A verbatim printing of the entries that follow is needed; pictures must not appear in it.

- **PROVIDED MATERIAL**:
-=-=-

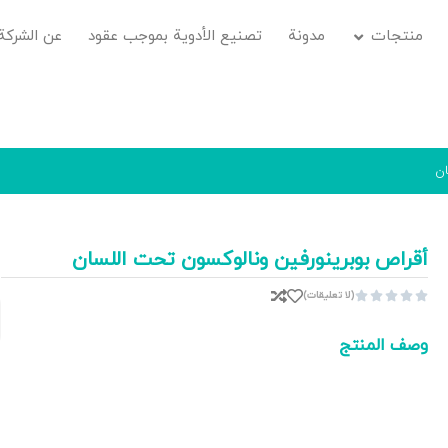
منتجات
مدونة
تصنيع الأدوية بموجب عقود
عن الشركة
ان
أقراص بوبرينورفين ونالوكسون تحت اللسان
(لا تعليقات)





وصف المنتج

-=-=-

- **RESPONSE TO THIS EXERCISE**:
منتجات
مدونة
تصنيع الأدوية بموجب عقود
عن الشركة
ان
أقراص بوبرينورفين ونالوكسون تحت اللسان
(لا تعليقات)





وصف المنتج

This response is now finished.